ChaosDB: How to discover your vulnerable Azure Cosmos DBs and protect them

Post updated August 30: Details on remediation for Wiz customers

Post updated August 31: A new method to detect Jupyter Notebooks on Cosmos DBs, replacing the deprecated nslookup method

As described in our initial blog post on ChaosDB, the Wiz Research team found an unprecedented critical vulnerability in Azure Cosmos DB. The vulnerability gives any Azure user full admin access (read, write, delete) to another customers Cosmos DB instances without authorization.

▶️Watch our ChaosDB: How We Hacked Databases of Thousands of Azure Customers BlackHat 2021 live talk

In this blog, the second of our blog series on ChaosDB, we will go into specific mitigation steps we recommend for all teams using Cosmos DB to perform.

The structure of the blog is as follows:

General Advisory
Short recap on the vulnerability
Discovery – which Cosmos DBs are affected?
Remediation: Short-term Immediate steps
Remediation: Longer-term recommendations
For Wiz customers: discovery & remediation steps

#ChaosDB - short recap on the vulnerability

The vulnerability in Cosmos DB was related to the Jupyter notebook feature added to Cosmos DB in 2019. As depicted in the diagram below, the attacker could manipulate the local Jupyter notebook and escalate privileges to other customer notebooks containing several customer secrets including their Cosmos DB primary key.

As we look into mitigation steps, there are two main points to establish first: who is affected and what needs to be done.

Who is affected?

The vulnerability affects only Cosmos DBs that had Jupyter notebook enabled and allowed access from external IPs.

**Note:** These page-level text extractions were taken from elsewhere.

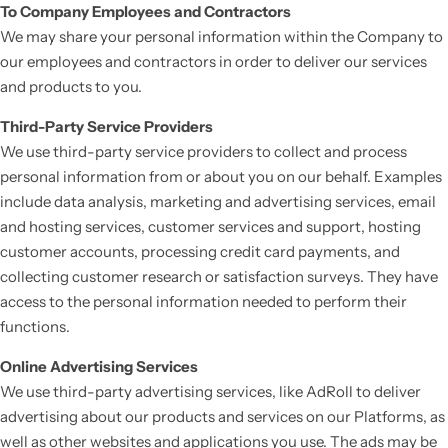
To Company Employees and Contractors
We may share your personal information within the Company to
our employees and contractors in order to deliver our services
and products to you.
Third-Party Service Providers
We use third-party service providers to collect and process
personal information from or about you on our behalf. Examples
include data analysis, marketing and advertising services, email
and hosting services, customer services and support, hosting
customer accounts, processing credit card payments, and
collecting customer research or satisfaction surveys. They have
access to the personal information needed to perform their
functions.
Online Advertising Services
We use third-party advertising services, like AdRoll to deliver
advertising about our products and services on our Platforms, as
well as other websites and applications you use. The ads may be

However the impact is quite significant since the Jupyter notebook feature was automatically turned on for all new Cosmos DBs after February 2021. Moreover, most of Cosmos DBs allow cross tenant access since they use firewall exceptions like “Allow traffic for Azure data centers”.

What needs to be done?

When Wiz reported the vulnerability, Microsoft’s security teams took immediate action to disable the vulnerable notebook service. However customers are still required to perform mitigation steps and regenerate their keys due to the risk that their Cosmos DB primary keys were exposed to third parties.

Discovery: which Cosmos DBs are affected?

Any Cosmos DB account that had Jupyter Notebook enabled is potentially impacted. Our goal in the discovery phase is to build out the list of affected Cosmos DBs.

ℹ️We present here an undocumented method we found to detect Cosmos DB accounts with Jupyter notebooks enabled. If you know of a documented method to perform this detection, please send as an email to research@wiz.io

As of August 30, the nslookup method previously recommended to detect Jupyter Notebooks has been deprecated

Open your Cosmos DB resource page in the Azure portal.
On the right, click Export template.
On the template tab, search for a block that starts with "type": "Microsoft.DocumentDB/ databaseAccounts/ notebookWorkspaces".
If you found this block, Jupyter Notebook was enabled on your Cosmos DB. If not, Jupyter Notebook has not been enabled on your Cosmos DB.

Based on the above you can create a list of all ComosDBs with Jupyter enabled.

Can we assume that Cosmos DBs without internet connectivity are protected from this vulnerability?

No. In theory, Cosmos DBs that are completely isolated from other tenants are not vulnerable as the attacker cannot authenticate using the key. However in practice, most Cosmos DBs, allow cross-tenant access even when using the IP firewall, since they are open to other Azure services. The only practical way to completely block cross-tenant access is to use only private endpoints but this breaks functionality of many Azure services.

Overall, Wiz recommend that you replace the keys of all affected Cosmos DBs including those which are not public. In terms of priority, internet facing Cosmos DB accounts, are at the highest risk, since they can be easily accessed by attackers who may have obtained the primary key.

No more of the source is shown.